Valentina guardó silencio, observando a la chica. ¿Podría ella haber parecido tan confiada hace treinta años?

—No quería hacerle daño a nadie —continuó Svetlana—. No sabía que te había engañado, que se lo había llevado todo en el divorcio. Cuando me enteré… ya era demasiado tarde. Yo también me endeudé.

“¿Y yo qué tengo que ver con eso?” preguntó Valentina.

—Me voy —dijo Svetlana con decisión—. Mi hermana en Ekaterimburgo me ayudará a empezar de cero. Y debes saber que los compradores del apartamento vendrán mañana de todos modos. Petya tomó un depósito, pero no logró falsificar los documentos. Habrá un escándalo.

—Gracias por la advertencia —asintió Valentina.

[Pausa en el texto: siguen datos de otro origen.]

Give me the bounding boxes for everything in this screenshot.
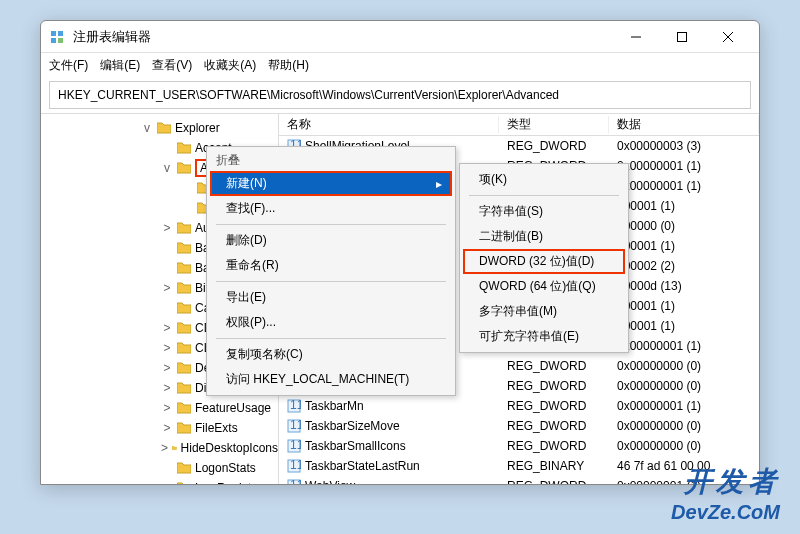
svg-text:110: 110	[290, 459, 301, 472]
context-menu-new: 项(K)字符串值(S)二进制值(B)DWORD (32 位)值(D)QWORD …	[459, 163, 629, 353]
tree-item[interactable]: LogonStats	[41, 458, 278, 478]
context-menu-item[interactable]: 可扩充字符串值(E)	[463, 324, 625, 349]
context-menu-key: 折叠新建(N)▸查找(F)...删除(D)重命名(R)导出(E)权限(P)...…	[206, 146, 456, 396]
list-header: 名称 类型 数据	[279, 114, 759, 136]
separator	[216, 338, 446, 339]
list-row[interactable]: 110TaskbarSizeMoveREG_DWORD0x00000000 (0…	[279, 416, 759, 436]
context-menu-item[interactable]: QWORD (64 位)值(Q)	[463, 274, 625, 299]
close-button[interactable]	[705, 22, 751, 52]
context-menu-item[interactable]: 复制项名称(C)	[210, 342, 452, 367]
context-menu-item[interactable]: 二进制值(B)	[463, 224, 625, 249]
svg-text:110: 110	[290, 419, 301, 432]
menu-item[interactable]: 编辑(E)	[100, 57, 140, 74]
list-row[interactable]: 110TaskbarSmallIconsREG_DWORD0x00000000 …	[279, 436, 759, 456]
context-menu-item[interactable]: 项(K)	[463, 167, 625, 192]
tree-item[interactable]: >FeatureUsage	[41, 398, 278, 418]
context-menu-item[interactable]: 查找(F)...	[210, 196, 452, 221]
list-row[interactable]: 110TaskbarMnREG_DWORD0x00000001 (1)	[279, 396, 759, 416]
maximize-button[interactable]	[659, 22, 705, 52]
separator	[469, 195, 619, 196]
header-name[interactable]: 名称	[279, 116, 499, 133]
menu-item[interactable]: 帮助(H)	[268, 57, 309, 74]
tree-item[interactable]: >HideDesktopIcons	[41, 438, 278, 458]
svg-text:110: 110	[290, 439, 301, 452]
context-menu-item[interactable]: 删除(D)	[210, 228, 452, 253]
svg-text:110: 110	[290, 399, 301, 412]
menubar: 文件(F)编辑(E)查看(V)收藏夹(A)帮助(H)	[41, 53, 759, 77]
tree-item[interactable]: >FileExts	[41, 418, 278, 438]
address-bar[interactable]: HKEY_CURRENT_USER\SOFTWARE\Microsoft\Win…	[49, 81, 751, 109]
svg-rect-2	[51, 38, 56, 43]
menu-item[interactable]: 收藏夹(A)	[204, 57, 256, 74]
svg-rect-0	[51, 31, 56, 36]
tree-item[interactable]: >LowRegistry	[41, 478, 278, 484]
menu-item[interactable]: 查看(V)	[152, 57, 192, 74]
svg-rect-3	[58, 38, 63, 43]
context-menu-item[interactable]: 字符串值(S)	[463, 199, 625, 224]
context-label: 折叠	[210, 150, 452, 171]
context-menu-item[interactable]: 重命名(R)	[210, 253, 452, 278]
tree-item[interactable]: vExplorer	[41, 118, 278, 138]
context-menu-item[interactable]: 新建(N)▸	[210, 171, 452, 196]
context-menu-item[interactable]: 导出(E)	[210, 285, 452, 310]
titlebar: 注册表编辑器	[41, 21, 759, 53]
menu-item[interactable]: 文件(F)	[49, 57, 88, 74]
separator	[216, 224, 446, 225]
window-title: 注册表编辑器	[73, 28, 613, 46]
context-menu-item[interactable]: 访问 HKEY_LOCAL_MACHINE(T)	[210, 367, 452, 392]
watermark: 开发者 DevZe.CoM	[671, 463, 780, 524]
separator	[216, 281, 446, 282]
minimize-button[interactable]	[613, 22, 659, 52]
svg-rect-1	[58, 31, 63, 36]
context-menu-item[interactable]: 多字符串值(M)	[463, 299, 625, 324]
context-menu-item[interactable]: 权限(P)...	[210, 310, 452, 335]
svg-text:110: 110	[290, 479, 301, 484]
svg-rect-5	[678, 32, 687, 41]
header-data[interactable]: 数据	[609, 116, 759, 133]
app-icon	[49, 29, 65, 45]
header-type[interactable]: 类型	[499, 116, 609, 133]
context-menu-item[interactable]: DWORD (32 位)值(D)	[463, 249, 625, 274]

—Una cosa más —Svetlana le entregó una memoria USB—. Aquí tienes extractos bancarios y pagarés. Petya me estaba pidiendo dinero prestado, aunque en realidad era para comprar bienes. Quizás esto ayude si el asunto llega a los tribunales.

A la mañana siguiente, estalló un escándalo en la inmobiliaria. Los compradores exigieron la devolución del depósito con intereses. El agente llamó a Petya, quien no respondió. Valentina presentó con calma los documentos de propiedad y, ante el peso de las pruebas, la agencia accedió a resolver el asunto con los compradores para evitar juicios y daños a la reputación.

Una semana después, Valentina regresó al jardín de infancia. No como maestra —su salud ya no era la misma—, sino como metodóloga a tiempo parcial. Y por las noches, cosía juguetes para vender, un pasatiempo que Petya siempre consideraba una “pérdida de tiempo estúpida”.

Petya desapareció del pueblo durante seis meses. Se rumoreaba que se escondía de sus acreedores, pero de alguna manera llegó a un acuerdo y consiguió trabajo como capataz en una obra en una región vecina. Llamó a su hijo, pero tras escuchar toda la historia de su madre, este se negó a comunicarse.

Una tarde, cuando Valentina regresaba del trabajo, vio una figura familiar cerca de la entrada.

Petya parecía mayor, llevaba una sencilla chaqueta de trabajo en lugar de un abrigo caro.

—Valya —empezó con incertidumbre—, solo quería decirte… que lo hiciste bien. Lo lograste. Y yo lo destruí todo: la familia y el negocio. Perdóname, si puedes.

Valentina miró al hombre con el que había vivido la mayor parte de su vida. Sin ira ni amor, solo una ligera tristeza.

—Te perdono, Petia. Pero no hay vuelta atrás.

Él asintió, se dio la vuelta y se alejó, más encorvado que de costumbre. Y Valentina subió a su pequeño pero tan querido apartamento, donde sobre la mesa había bocetos de muñecas para la próxima feria navideña, y donde su hogar era solo suyo.